From the line containing "英語プレゼンは前回よりも上手にでき、質疑応答もかなり" down to the line containing "trúc từng nơi?", copy out the entries below exactly, both lines included, and nothing else; pictures do not belong in the copy.

((

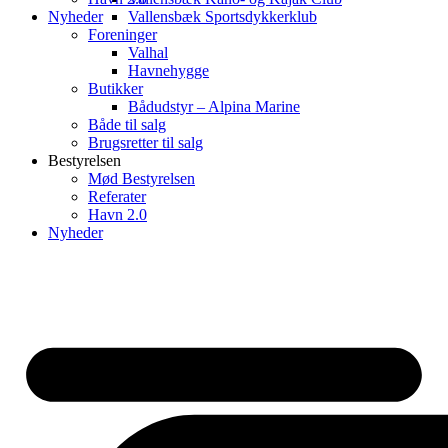
Nyheder
Vallensbæk Sportsdykkerklub
Foreninger
Valhal
Havnehygge
Butikker
Bådudstyr – Alpina Marine
Både til salg
Brugsretter til salg
Bestyrelsen
Mød Bestyrelsen
Referater
Havn 2.0
Nyheder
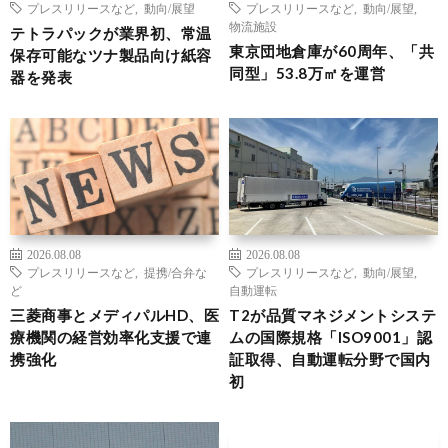
プレスリリースなど
,
動向/展望
プレスリリースなど
,
動向/展望
,
物流施設
テトラパックが業界初、常温
東京団地倉庫が60周年、「共
保存可能なツナ製品向け紙容
同型」53.8万㎡を運営
器を発表
2026.08.08
2026.08.08
プレスリリースなど
,
提携/合弁な
プレスリリースなど
,
動向/展望
,
ど
自動運転
三菱商事とメディパルHD、医
T2が品質マネジメントシステ
療機関の経営効率化支援で連
ムの国際規格「ISO9001」認
携強化
証取得、自動運転分野で国内
初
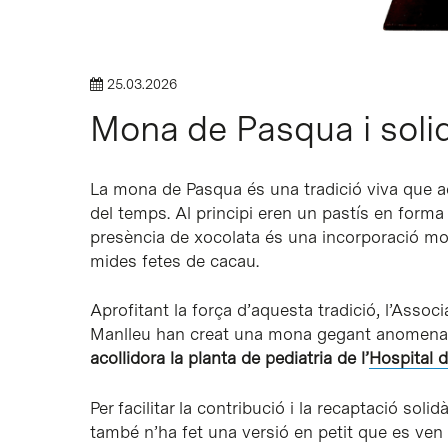
25.03.2026
Mona de Pasqua i soli
La mona de Pasqua és una tradició viva que a
del temps. Al principi eren un pastís en forma
presència de xocolata és una incorporació mo
mides fetes de cacau.
Aprofitant la força d’aquesta tradició, l’Asso
Manlleu han creat una mona gegant anome
acollidora la planta de pediatria de l’
Hospital 
Per facilitar la contribució i la recaptació soli
també n’ha fet una versió en petit que es ven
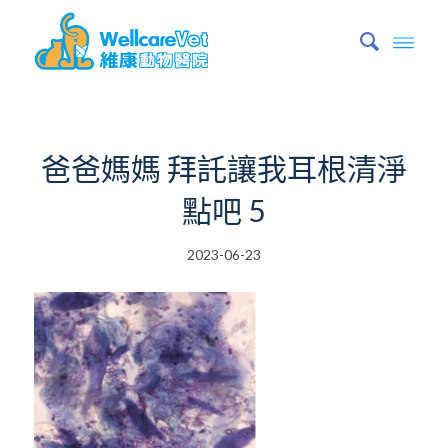
爸爸媽媽 拜託讓我耳根清淨
點吧 5
2023-06-23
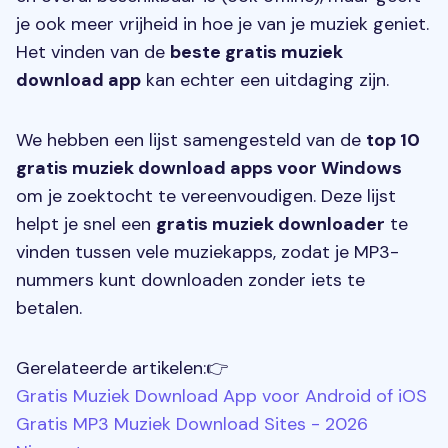
je ook meer vrijheid in hoe je van je muziek geniet.
Het vinden van de
beste gratis muziek
download app
kan echter een uitdaging zijn.
We hebben een lijst samengesteld van de
top 10
gratis muziek download apps voor Windows
om je zoektocht te vereenvoudigen. Deze lijst
helpt je snel een
gratis muziek downloader
te
vinden tussen vele muziekapps, zodat je MP3-
nummers kunt downloaden zonder iets te
betalen.
Gerelateerde artikelen:👉
Gratis Muziek Download App voor Android of iOS
Gratis MP3 Muziek Download Sites - 2026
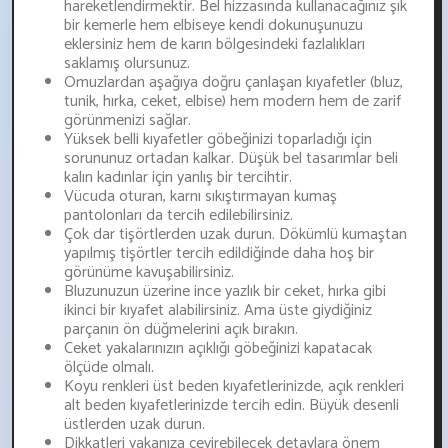
hareketlendirmektir. Bel hizzasında kullanacağınız şık
bir kemerle hem elbiseye kendi dokunuşunuzu
eklersiniz hem de karın bölgesindeki fazlalıkları
saklamış olursunuz.
Omuzlardan aşağıya doğru çanlaşan kıyafetler (bluz,
tunik, hırka, ceket, elbise) hem modern hem de zarif
görünmenizi sağlar.
Yüksek belli kıyafetler göbeğinizi toparladığı için
sorununuz ortadan kalkar. Düşük bel tasarımlar beli
kalın kadınlar için yanlış bir tercihtir.
Vücuda oturan, karnı sıkıştırmayan kumaş
pantolonları da tercih edilebilirsiniz.
Çok dar tişörtlerden uzak durun. Dökümlü kumaştan
yapılmış tişörtler tercih edildiğinde daha hoş bir
görünüme kavuşabilirsiniz.
Bluzunuzun üzerine ince yazlık bir ceket, hırka gibi
ikinci bir kıyafet alabilirsiniz. Ama üste giydiğiniz
parçanın ön düğmelerini açık bırakın.
Ceket yakalarınızın açıklığı göbeğinizi kapatacak
ölçüde olmalı.
Koyu renkleri üst beden kıyafetlerinizde, açık renkleri
alt beden kıyafetlerinizde tercih edin. Büyük desenli
üstlerden uzak durun.
Dikkatleri yakanıza çevirebilecek detaylara önem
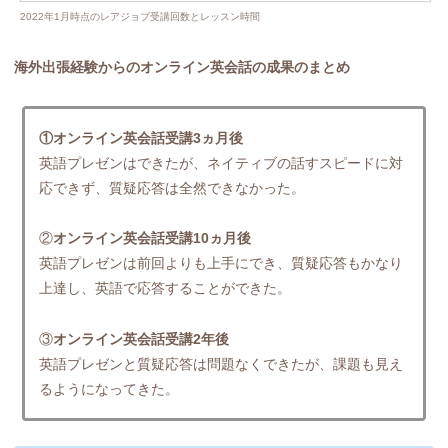
2022年1月時点のレアジョブ受講回数とレッスン時間
海外出張経験からのオンライン英会話の成果のまとめ
①オンライン英会話受講3ヵ月後
英語プレゼンはできたが、ネイティブの話すスピードに対
応できず、質疑応答は全然できなかった。
②
オンライン英会話受講10ヵ月後
英語プレゼンは前回よりも上手にでき、質疑応答もかなり
上達し、英語で応答することができた。
③
オンライン英会話受講2年後
英語プレゼンと質疑応答は問題なくできたが、課題も見え
るようになってきた。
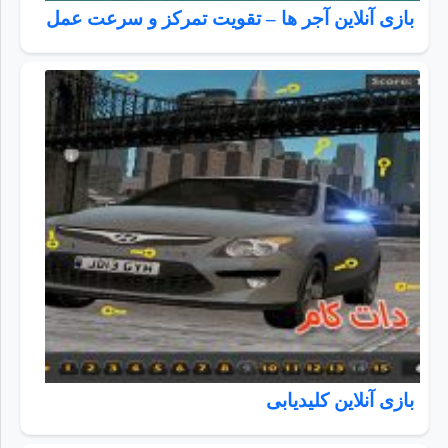
بازی آنلاین آجر ها – تقویت تمرکز و سرعت عمل
بازی آنلاین کلیدیابی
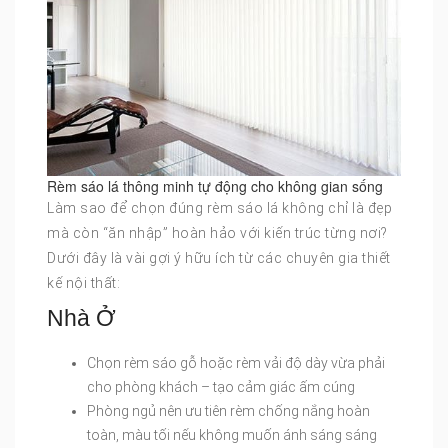
Rèm sáo lá thông minh tự động cho không gian sống
Làm sao để chọn đúng rèm sáo lá không chỉ là đẹp
mà còn “ăn nhập” hoàn hảo với kiến trúc từng nơi?
Dưới đây là vài gợi ý hữu ích từ các chuyên gia thiết
kế nội thất:
Nhà Ở
Chọn rèm sáo gỗ hoặc rèm vải độ dày vừa phải
cho phòng khách – tạo cảm giác ấm cúng
Phòng ngủ nên ưu tiên rèm chống nắng hoàn
toàn, màu tối nếu không muốn ánh sáng sáng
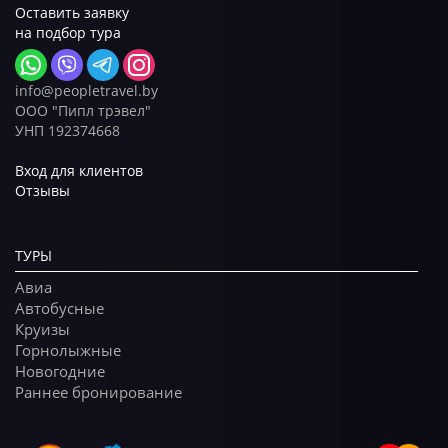
Оставить заявку
на подбор тура
info@peopletravel.by
ООО "Пипл трэвел"
УНП 192374668
Вход для клиентов
Отзывы
ТУРЫ
Авиа
Автобусные
Круизы
Горнолыжные
Новогодние
Раннее бронирование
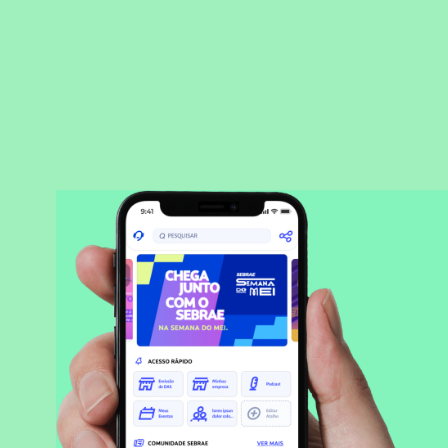
BAIXAR APLICATIVO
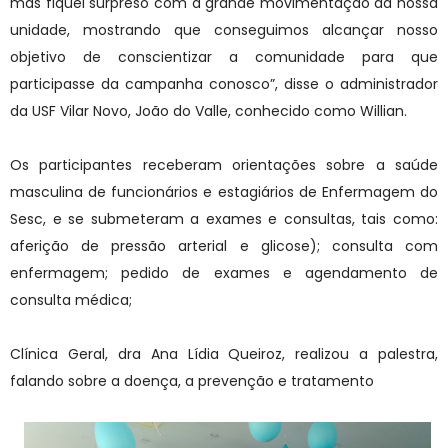
mas fiquei surpreso com a grande movimentação da nossa
unidade, mostrando que conseguimos alcançar nosso
objetivo de conscientizar a comunidade para que
participasse da campanha conosco”, disse o administrador
da USF Vilar Novo, João do Valle, conhecido como Willian.
Os participantes receberam orientações sobre a saúde
masculina de funcionários e estagiários de Enfermagem do
Sesc, e se submeteram a exames e consultas, tais como:
aferição de pressão arterial e glicose); consulta com
enfermagem; pedido de exames e agendamento de
consulta médica;
Clínica Geral, dra Ana Lídia Queiroz, realizou a palestra,
falando sobre a doença, a prevenção e tratamento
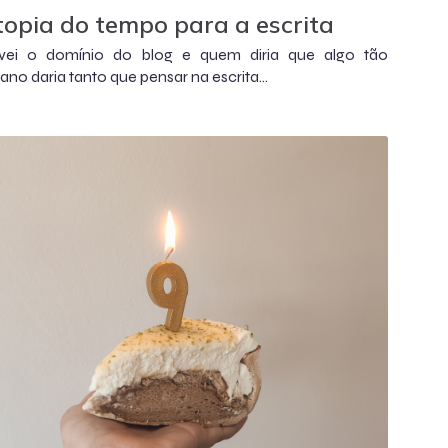
topia do tempo para a escrita
vei o domínio do blog e quem diria que algo tão
no daria tanto que pensar na escrita...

))

Answer section:
英語プレゼンは前回よりも上手にでき、質疑応答もかなり
上達し、英語で応答することができた。
③
オンライン英会話受講2年後
英語プレゼンと質疑応答は問題なくできたが、課題も見え
るようになってきた。
بازی آنلاین آجر ها – تقویت تمرکز و سرعت عمل
بازی آنلاین کلیدیابی
Rèm sáo lá thông minh tự động cho không gian sống
Làm sao để chọn đúng rèm sáo lá không chỉ là đẹp
mà còn “ăn nhập” hoàn hảo với kiến trúc từng nơi?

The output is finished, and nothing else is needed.